Scan the records below and report how many lines include the string "annotation"; the number alone will do.

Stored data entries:
· · · · · · ·

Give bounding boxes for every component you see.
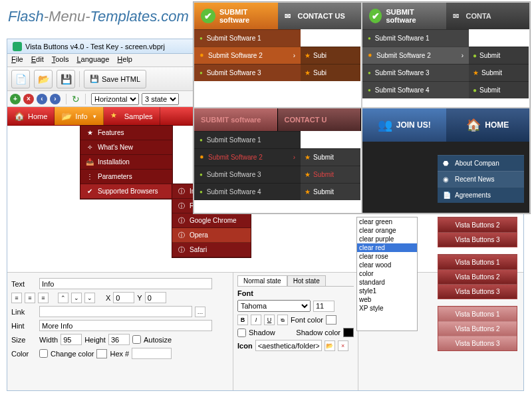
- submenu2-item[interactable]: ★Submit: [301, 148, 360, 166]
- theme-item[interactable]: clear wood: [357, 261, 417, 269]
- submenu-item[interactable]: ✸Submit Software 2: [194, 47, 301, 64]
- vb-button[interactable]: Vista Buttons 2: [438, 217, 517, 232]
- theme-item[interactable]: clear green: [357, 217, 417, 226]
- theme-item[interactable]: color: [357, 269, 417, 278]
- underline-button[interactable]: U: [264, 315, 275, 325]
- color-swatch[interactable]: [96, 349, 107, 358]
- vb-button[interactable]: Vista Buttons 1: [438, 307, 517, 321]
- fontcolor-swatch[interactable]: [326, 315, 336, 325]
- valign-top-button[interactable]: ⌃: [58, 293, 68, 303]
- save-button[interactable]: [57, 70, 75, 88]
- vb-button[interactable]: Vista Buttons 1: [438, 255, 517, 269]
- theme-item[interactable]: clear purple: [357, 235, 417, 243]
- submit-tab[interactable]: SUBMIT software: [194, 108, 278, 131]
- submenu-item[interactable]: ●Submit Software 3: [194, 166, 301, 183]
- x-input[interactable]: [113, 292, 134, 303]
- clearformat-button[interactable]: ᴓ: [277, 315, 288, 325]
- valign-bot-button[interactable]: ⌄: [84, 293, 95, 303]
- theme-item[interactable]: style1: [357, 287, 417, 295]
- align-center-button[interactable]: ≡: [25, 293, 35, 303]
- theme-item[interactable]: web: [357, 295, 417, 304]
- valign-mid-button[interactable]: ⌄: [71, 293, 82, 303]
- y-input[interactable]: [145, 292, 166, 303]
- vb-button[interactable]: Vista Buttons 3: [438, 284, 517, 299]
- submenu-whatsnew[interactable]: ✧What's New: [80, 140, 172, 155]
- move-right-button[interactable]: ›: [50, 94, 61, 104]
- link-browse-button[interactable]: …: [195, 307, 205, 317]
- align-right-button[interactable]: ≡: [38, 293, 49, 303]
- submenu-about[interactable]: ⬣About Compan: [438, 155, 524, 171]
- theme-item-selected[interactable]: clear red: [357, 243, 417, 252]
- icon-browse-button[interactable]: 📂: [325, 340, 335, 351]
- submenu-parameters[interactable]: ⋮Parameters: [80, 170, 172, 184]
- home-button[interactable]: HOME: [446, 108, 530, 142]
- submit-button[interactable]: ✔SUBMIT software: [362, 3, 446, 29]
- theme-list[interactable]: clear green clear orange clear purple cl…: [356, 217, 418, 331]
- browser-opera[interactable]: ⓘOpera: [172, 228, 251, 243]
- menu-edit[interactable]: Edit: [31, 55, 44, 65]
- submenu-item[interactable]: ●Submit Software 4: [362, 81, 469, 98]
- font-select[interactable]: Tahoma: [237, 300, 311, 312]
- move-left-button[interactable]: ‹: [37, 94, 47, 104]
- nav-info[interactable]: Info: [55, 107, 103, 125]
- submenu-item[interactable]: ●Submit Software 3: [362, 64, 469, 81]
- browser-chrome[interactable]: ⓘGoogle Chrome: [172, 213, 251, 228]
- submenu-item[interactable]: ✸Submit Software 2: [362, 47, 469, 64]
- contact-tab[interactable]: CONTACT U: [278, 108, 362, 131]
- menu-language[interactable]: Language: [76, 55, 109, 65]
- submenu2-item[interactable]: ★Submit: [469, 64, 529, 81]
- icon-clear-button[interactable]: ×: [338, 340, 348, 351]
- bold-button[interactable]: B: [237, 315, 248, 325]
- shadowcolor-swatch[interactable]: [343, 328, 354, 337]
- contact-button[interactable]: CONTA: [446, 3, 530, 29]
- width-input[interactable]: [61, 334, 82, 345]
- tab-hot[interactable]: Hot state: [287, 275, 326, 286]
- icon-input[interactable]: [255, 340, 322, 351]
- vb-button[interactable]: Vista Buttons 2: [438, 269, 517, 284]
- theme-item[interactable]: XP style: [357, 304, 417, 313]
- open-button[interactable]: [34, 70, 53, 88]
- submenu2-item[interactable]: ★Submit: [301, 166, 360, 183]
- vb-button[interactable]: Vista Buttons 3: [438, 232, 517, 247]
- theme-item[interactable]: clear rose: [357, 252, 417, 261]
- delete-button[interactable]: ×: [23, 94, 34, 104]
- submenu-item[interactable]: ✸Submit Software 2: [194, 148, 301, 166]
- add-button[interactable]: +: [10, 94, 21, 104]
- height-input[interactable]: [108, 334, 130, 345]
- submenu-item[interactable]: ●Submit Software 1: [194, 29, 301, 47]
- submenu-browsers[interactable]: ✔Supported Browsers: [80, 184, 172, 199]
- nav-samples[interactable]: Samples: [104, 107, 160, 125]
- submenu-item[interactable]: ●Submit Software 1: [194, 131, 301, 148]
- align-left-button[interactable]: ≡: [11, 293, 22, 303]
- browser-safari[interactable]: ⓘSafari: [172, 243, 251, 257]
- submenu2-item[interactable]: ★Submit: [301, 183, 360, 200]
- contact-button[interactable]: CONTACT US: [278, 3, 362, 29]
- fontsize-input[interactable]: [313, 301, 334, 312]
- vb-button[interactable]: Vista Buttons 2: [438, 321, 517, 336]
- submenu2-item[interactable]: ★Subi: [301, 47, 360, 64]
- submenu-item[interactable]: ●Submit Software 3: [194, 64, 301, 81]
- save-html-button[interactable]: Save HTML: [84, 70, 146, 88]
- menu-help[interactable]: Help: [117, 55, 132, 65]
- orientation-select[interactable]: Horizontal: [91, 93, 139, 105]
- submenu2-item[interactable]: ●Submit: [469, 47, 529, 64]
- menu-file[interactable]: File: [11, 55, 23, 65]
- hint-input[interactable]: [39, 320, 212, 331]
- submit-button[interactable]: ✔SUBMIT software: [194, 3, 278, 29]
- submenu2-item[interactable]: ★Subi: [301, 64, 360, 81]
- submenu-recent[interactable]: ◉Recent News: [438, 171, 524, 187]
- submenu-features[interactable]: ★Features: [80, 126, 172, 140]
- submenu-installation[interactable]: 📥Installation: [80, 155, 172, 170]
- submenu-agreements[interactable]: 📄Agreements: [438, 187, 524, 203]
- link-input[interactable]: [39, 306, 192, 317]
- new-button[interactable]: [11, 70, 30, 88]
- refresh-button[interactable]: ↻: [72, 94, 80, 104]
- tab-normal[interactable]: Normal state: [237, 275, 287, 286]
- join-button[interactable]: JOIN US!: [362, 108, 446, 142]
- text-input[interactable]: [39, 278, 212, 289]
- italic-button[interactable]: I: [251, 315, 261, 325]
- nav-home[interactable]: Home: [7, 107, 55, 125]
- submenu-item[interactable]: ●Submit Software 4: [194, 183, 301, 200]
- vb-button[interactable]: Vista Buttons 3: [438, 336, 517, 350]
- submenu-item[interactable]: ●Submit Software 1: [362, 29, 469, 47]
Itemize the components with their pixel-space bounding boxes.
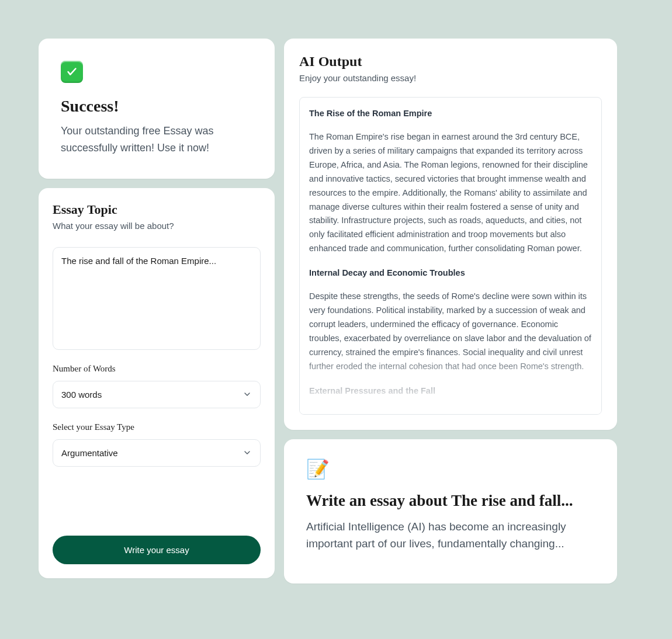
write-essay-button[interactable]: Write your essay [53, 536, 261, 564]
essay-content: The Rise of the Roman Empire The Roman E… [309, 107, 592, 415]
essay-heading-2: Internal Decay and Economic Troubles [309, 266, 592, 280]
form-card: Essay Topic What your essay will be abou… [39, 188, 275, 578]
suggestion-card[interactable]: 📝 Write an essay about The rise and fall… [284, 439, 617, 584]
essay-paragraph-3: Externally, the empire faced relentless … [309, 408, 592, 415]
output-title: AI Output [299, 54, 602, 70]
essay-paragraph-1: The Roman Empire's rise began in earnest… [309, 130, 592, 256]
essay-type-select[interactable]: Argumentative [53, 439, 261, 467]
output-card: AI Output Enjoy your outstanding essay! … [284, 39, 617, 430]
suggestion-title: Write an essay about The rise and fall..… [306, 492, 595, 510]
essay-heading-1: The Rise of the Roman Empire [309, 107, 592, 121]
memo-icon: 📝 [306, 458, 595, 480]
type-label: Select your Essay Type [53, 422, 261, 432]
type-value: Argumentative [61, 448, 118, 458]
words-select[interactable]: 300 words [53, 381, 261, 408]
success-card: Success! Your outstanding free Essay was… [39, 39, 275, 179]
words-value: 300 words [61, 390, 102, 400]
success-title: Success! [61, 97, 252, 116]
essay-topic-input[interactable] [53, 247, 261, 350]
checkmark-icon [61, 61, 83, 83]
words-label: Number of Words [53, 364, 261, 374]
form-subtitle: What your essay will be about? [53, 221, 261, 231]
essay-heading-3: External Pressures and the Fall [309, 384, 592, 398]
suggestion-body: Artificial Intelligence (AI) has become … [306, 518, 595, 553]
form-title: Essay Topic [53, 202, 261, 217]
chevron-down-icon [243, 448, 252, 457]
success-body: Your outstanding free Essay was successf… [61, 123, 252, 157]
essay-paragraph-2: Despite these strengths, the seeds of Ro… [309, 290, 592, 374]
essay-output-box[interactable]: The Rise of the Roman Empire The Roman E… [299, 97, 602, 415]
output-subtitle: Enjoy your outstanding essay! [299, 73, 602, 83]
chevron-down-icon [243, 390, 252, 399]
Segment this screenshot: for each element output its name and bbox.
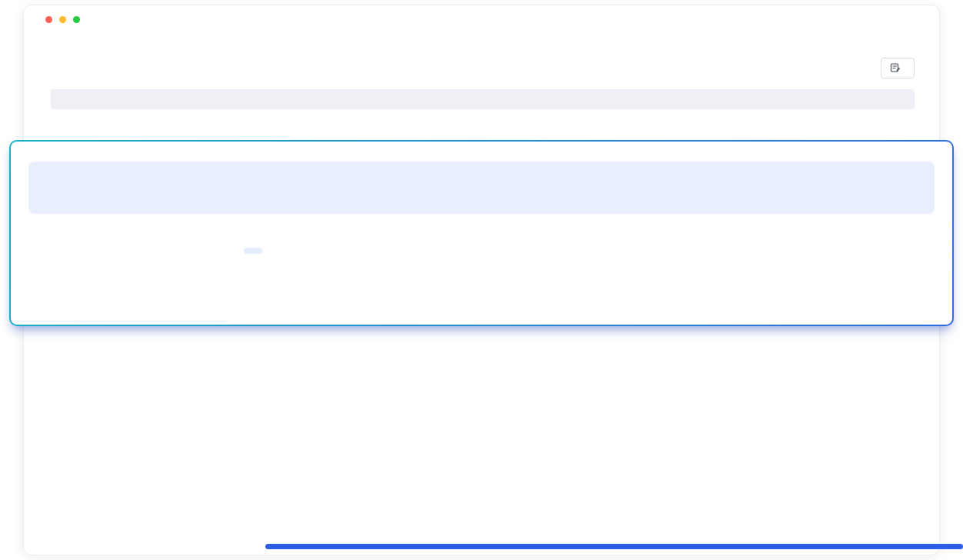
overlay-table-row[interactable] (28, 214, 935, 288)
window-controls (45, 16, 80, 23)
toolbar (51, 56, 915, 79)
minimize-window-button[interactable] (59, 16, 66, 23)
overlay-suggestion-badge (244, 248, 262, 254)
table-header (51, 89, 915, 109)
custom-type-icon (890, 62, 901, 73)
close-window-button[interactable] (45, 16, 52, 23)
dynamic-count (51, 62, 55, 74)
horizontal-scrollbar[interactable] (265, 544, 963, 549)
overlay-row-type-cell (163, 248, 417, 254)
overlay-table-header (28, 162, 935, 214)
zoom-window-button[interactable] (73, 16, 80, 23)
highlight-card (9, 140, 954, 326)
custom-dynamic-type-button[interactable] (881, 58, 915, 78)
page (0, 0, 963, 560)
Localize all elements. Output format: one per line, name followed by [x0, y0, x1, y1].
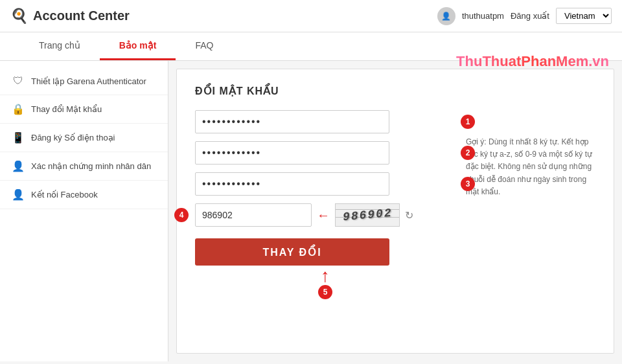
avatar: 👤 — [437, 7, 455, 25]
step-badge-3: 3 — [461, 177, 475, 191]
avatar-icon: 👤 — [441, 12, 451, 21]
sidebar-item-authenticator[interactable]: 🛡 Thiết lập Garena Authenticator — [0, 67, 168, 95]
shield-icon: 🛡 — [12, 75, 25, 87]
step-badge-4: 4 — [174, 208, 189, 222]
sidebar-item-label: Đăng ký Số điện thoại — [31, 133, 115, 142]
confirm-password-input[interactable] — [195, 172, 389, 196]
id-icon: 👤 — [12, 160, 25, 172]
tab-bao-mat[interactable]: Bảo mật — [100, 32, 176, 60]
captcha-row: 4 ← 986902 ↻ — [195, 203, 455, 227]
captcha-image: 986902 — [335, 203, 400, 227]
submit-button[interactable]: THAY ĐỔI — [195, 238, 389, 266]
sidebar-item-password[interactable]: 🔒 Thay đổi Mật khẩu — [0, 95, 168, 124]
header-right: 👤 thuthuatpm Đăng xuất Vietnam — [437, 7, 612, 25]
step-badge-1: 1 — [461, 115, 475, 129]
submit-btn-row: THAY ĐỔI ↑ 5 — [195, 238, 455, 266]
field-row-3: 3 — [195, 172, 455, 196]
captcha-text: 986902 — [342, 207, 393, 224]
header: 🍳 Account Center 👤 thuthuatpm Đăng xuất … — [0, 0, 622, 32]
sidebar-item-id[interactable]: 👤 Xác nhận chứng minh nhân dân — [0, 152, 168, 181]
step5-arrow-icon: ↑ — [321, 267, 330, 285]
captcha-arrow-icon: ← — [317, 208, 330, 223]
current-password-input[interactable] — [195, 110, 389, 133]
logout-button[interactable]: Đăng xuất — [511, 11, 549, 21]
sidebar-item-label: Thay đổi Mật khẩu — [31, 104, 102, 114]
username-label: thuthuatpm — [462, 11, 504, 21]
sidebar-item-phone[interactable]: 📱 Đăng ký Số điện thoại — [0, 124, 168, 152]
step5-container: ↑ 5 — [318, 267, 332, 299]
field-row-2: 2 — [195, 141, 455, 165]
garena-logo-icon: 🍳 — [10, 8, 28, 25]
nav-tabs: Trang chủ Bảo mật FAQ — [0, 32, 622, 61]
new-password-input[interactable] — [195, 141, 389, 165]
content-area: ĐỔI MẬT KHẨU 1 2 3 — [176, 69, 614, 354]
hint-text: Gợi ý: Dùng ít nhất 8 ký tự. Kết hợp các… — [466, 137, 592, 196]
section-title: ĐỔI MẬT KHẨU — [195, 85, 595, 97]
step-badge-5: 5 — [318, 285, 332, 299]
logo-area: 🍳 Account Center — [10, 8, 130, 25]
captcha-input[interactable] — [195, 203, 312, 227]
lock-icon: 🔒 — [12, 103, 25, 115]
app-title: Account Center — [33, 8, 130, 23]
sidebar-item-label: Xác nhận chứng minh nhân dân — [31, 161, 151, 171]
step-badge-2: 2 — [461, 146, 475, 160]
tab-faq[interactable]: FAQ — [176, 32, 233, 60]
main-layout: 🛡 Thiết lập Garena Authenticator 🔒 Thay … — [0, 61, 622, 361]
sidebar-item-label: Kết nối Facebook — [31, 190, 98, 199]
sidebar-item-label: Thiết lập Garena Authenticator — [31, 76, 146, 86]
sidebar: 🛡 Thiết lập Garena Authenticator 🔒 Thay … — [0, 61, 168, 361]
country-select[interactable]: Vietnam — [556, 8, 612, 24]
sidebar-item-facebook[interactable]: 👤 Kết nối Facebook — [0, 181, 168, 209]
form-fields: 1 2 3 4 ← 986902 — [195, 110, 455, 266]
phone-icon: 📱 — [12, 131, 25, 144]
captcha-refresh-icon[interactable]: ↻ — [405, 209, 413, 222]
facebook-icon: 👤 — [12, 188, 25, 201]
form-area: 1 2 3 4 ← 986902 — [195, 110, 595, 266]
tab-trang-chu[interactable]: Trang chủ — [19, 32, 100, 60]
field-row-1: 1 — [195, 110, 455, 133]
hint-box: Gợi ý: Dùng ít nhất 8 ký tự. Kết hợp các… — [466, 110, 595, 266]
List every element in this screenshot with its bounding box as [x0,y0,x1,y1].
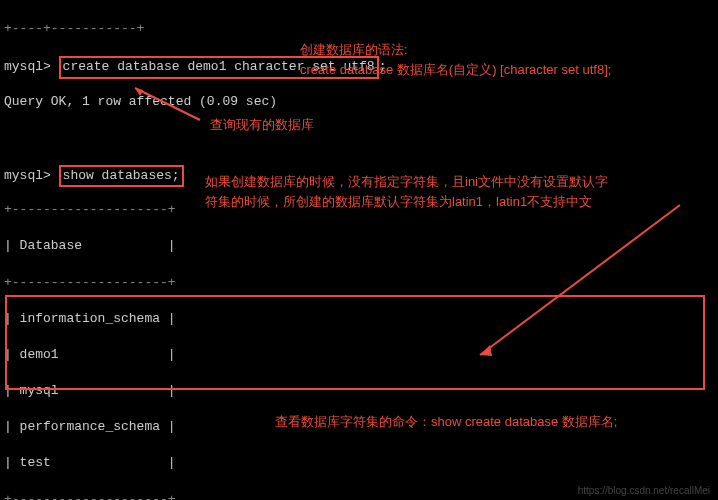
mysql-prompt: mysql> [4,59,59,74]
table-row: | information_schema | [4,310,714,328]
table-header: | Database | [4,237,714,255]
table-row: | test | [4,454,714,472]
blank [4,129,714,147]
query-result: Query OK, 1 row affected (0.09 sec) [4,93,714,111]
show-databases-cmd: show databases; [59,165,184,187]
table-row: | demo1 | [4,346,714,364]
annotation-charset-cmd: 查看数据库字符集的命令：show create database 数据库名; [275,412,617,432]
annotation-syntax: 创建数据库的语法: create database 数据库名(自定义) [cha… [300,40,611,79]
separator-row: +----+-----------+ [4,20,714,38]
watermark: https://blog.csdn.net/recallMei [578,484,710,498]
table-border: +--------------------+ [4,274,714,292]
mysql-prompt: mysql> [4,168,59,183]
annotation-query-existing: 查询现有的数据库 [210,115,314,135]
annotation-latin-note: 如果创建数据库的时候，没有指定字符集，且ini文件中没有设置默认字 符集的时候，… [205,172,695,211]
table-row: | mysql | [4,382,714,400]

· · · · · · ·

=== Task result ===
4